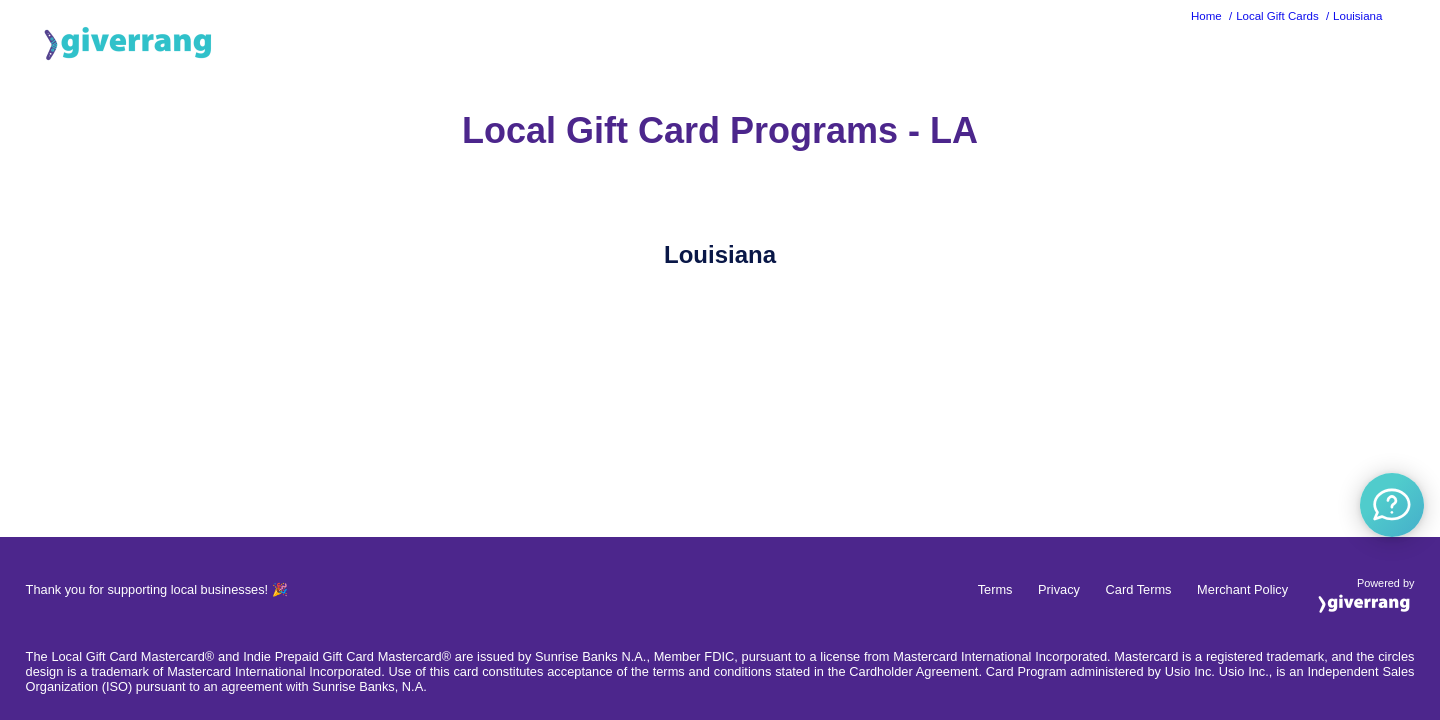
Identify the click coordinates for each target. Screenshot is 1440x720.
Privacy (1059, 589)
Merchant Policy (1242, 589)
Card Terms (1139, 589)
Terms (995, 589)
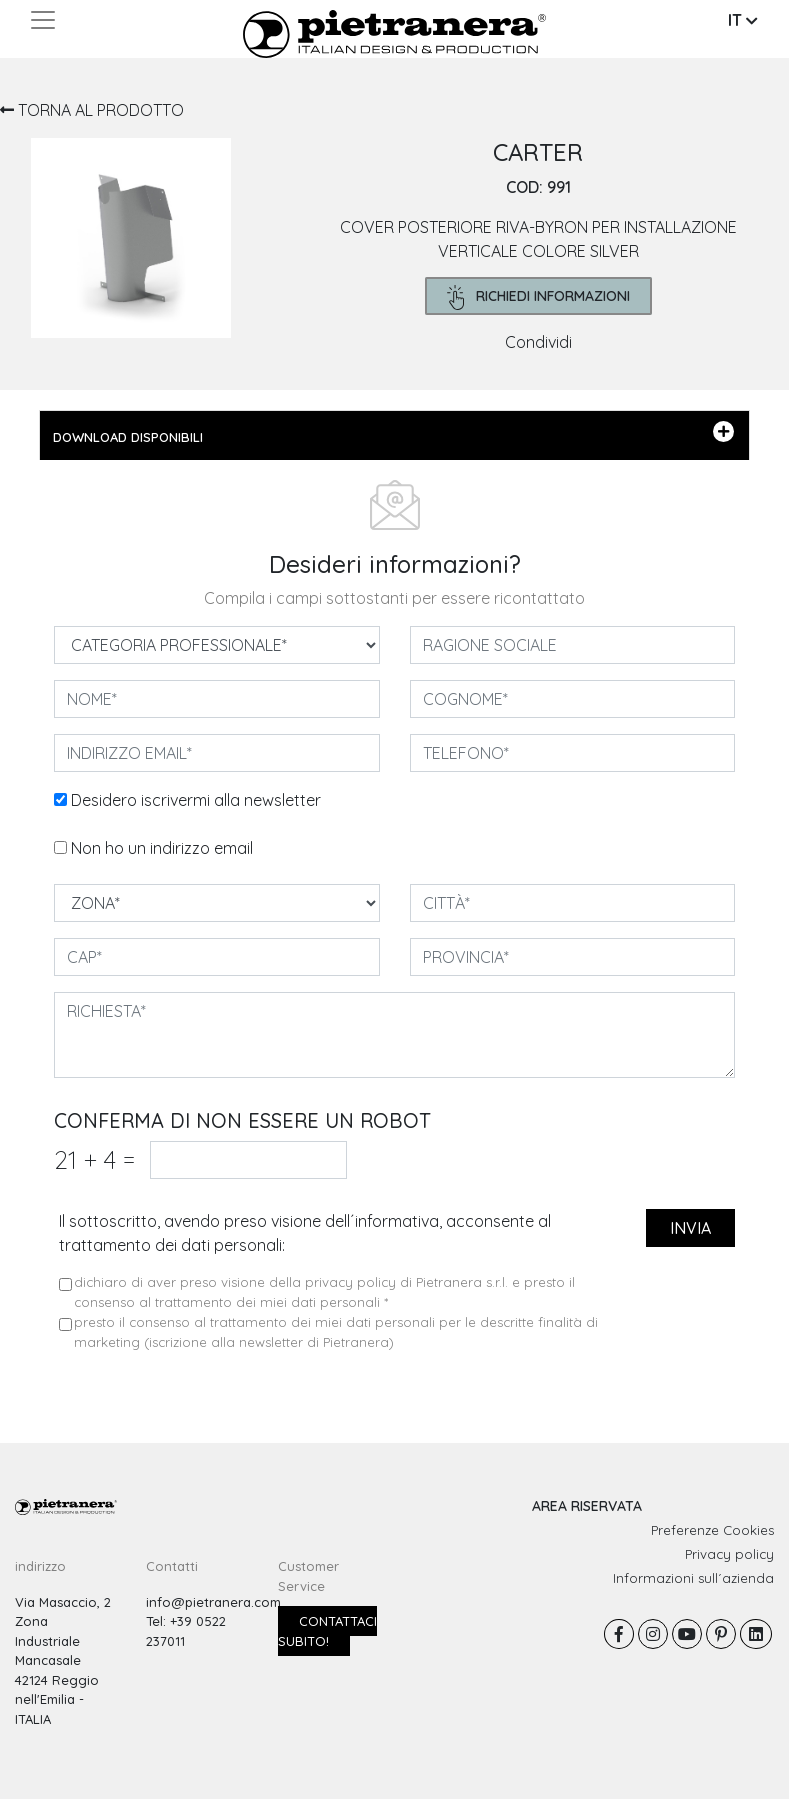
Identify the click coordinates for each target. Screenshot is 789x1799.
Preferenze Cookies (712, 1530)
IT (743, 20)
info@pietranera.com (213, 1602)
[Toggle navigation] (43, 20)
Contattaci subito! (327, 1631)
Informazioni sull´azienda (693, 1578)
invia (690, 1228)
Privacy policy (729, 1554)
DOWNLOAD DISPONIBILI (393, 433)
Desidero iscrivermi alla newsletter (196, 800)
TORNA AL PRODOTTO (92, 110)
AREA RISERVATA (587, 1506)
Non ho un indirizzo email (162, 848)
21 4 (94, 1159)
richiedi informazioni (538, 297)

======

> [What you are asked to do]: In the material above, find every line with the word "Screenshot" and show it.

> [Answer below]:
Identify the click coordinates for each target. Screenshot is 1440x720.
Identify the click coordinates for each target. Screenshot is 789x1799.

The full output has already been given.